Kendimi bir Dünya vatandaşı olarak görmedim hiçbir zaman. Bu toprakların sesi olmayı tercih mi ettim bundan emin değilim. Ben pasaportumu bile daha bu yıl çıkardım, noksanlığını hissetmedim, dışarıya bir turist gibi gitmenin. Eğitim, öğretim için gitmeyi aşırı bir istekle zamanında planlamaya çalışmıştım fakat her zamanki gibi derin bir umutsuzluk ve hayal kırıklığıyla bu hevesim olmadı, çünkü her yerde her şeyde olduğu gibi maddi olanaklar karşıma çıktı, öyleyse neden turist olacaktım. Son zamanlardaysa yalnız ve yalnız fotoğraf için bu eskil hikaye depreşir bazen, öyle de oldu ve pasaportu çıkardım.Fakat bir Dünya vatandaşından bahsedilecekse bu kişi Fatih Sultan Mehmet’tir, bunlardan zerre şüphem yok.

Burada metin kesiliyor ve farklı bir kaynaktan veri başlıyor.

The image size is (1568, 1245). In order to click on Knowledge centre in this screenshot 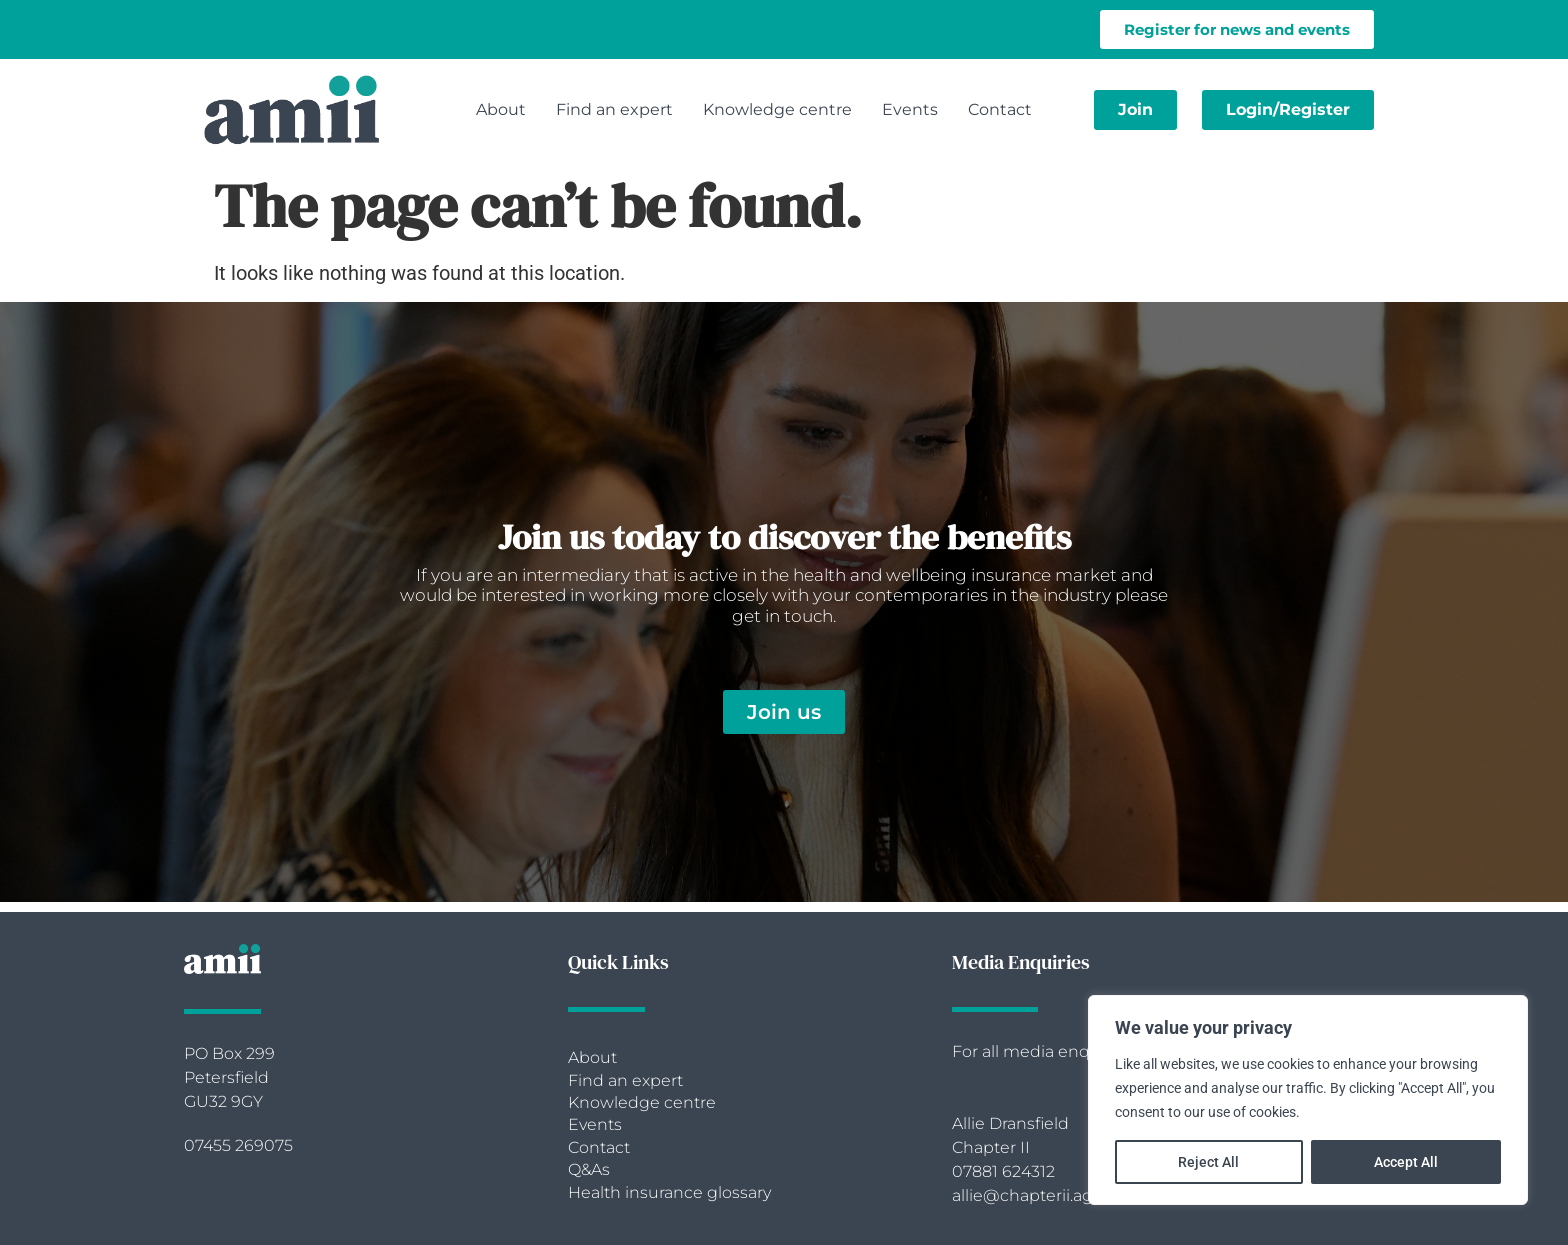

Fatih Sultan Mehmet’ten sonraysa adeta her şey tepetaklak gitmiştir bizim için. Bunu dile getiren ben miyim, sanmam. Ben yalnız söyleyenlerden biri oldum aldığım eğitimden dolayı. Yüzünü batıya çevirmek ve ekinsel değerleri korumak konusunda bir Fatih Sultan Mehmet, bir de Atatürk başarılı olmuştur. Bu Batı’ya yüzünü dönmek bir öykünme değil elbette. Bu iki kişiden sonra gelenler kimse kusura bakmasınlar birer sünepelik sergilemişlerdir ülkenin geleceği için, birer öykünme, birer taklit ögesinden kurtulamamışlar zerre anlamamışlardır bu muhteşem insanların Dünya’ya bakışlarından.
Selçuklu zamanında derlenmeye, toparlanmaya başlayan kubbe İslam inancını bir araya getirmeyle doğrudan bağlantılıdır şüphesiz ve bu da bir kardeşlik, sevgi kültürünün şekillenmesini sağlamıştır Osmanlı için. Bu kültürün devasa bileşimi de Mimar Sinan’ın yapıtlarında son şeklini almış ve ekinsel bağ tamamlanmıştır. Bu rahatlıkla özellikle İslam ekini içinde Doğu’dan Batı’ya, Kuzey’den Güney’e gelişen toplum, gelişimine bir süre daha devam etmiş, sonra her zaman olduğu gibi maddi gerekçelerle bu gelişimde zamanını tamamlamıştır. Osmanlı’nın yaklaşık beş yüz yıl boyunca Kuzey, Güney yollarında ortak payda olduğu yollar bilindiği üzere İpek Yolu miladını doldurmuştur. Bunlar zaten bilindik, eprimiş söylemler.
Bizi geride bırakan Yedikule Hisarının şeklinde bile karşımıza çıkan Rönesans ekini yerine, gâvurun icadı deyip, Fatih’in biçtiği bilime sırtımızı çevirmek olmuştur. Batı ekinini ne yazık ki çokça onların manevi gerekçelerinin noksanlığından olsa gerek, kelimenin tam anlamıyla boş, anlamsız görmemiz bizi bu duruma getirmiştir. Zamanla eğitilmeyen toplumda sonunda hor gördükleri boş, anlamsız içi boşaltılmış bir duruma dönüşmüştür. Unutmayalım ki eğitimin, bilimin olmadığı yerde her toplum ne yazık ki hor gördüğü kişiliğe dönüşür.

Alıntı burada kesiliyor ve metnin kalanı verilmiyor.